» **Task requirements**: Nothing is needed except the lines below that run from the one with "estudiantes de máster y 1.200 de doctorado." through the one with "En los últimos", repeated exactly.

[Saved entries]
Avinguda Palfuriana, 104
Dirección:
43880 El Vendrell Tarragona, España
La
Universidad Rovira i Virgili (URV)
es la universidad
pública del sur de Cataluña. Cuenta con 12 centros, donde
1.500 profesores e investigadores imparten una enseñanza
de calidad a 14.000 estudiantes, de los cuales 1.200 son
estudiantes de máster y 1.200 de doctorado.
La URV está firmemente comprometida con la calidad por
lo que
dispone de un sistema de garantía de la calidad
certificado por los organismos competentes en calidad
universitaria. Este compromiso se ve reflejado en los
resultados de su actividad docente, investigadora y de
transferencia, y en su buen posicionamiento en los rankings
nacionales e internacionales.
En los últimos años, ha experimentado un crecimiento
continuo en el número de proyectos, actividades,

--

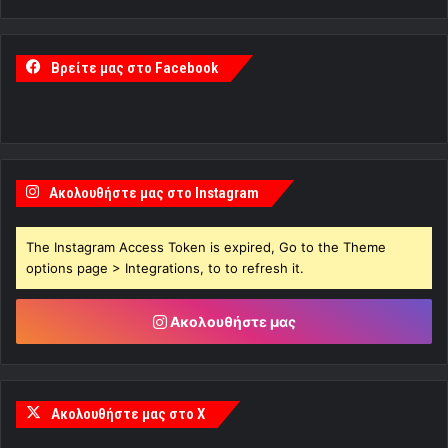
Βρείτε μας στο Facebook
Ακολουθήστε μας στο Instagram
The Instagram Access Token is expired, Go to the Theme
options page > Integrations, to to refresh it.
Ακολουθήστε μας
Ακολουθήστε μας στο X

» **Task output**:
estudiantes de máster y 1.200 de doctorado.
La URV está firmemente comprometida con la calidad por
lo que
dispone de un sistema de garantía de la calidad
certificado por los organismos competentes en calidad
universitaria. Este compromiso se ve reflejado en los
resultados de su actividad docente, investigadora y de
transferencia, y en su buen posicionamiento en los rankings
nacionales e internacionales.
En los últimos años, ha experimentado un crecimiento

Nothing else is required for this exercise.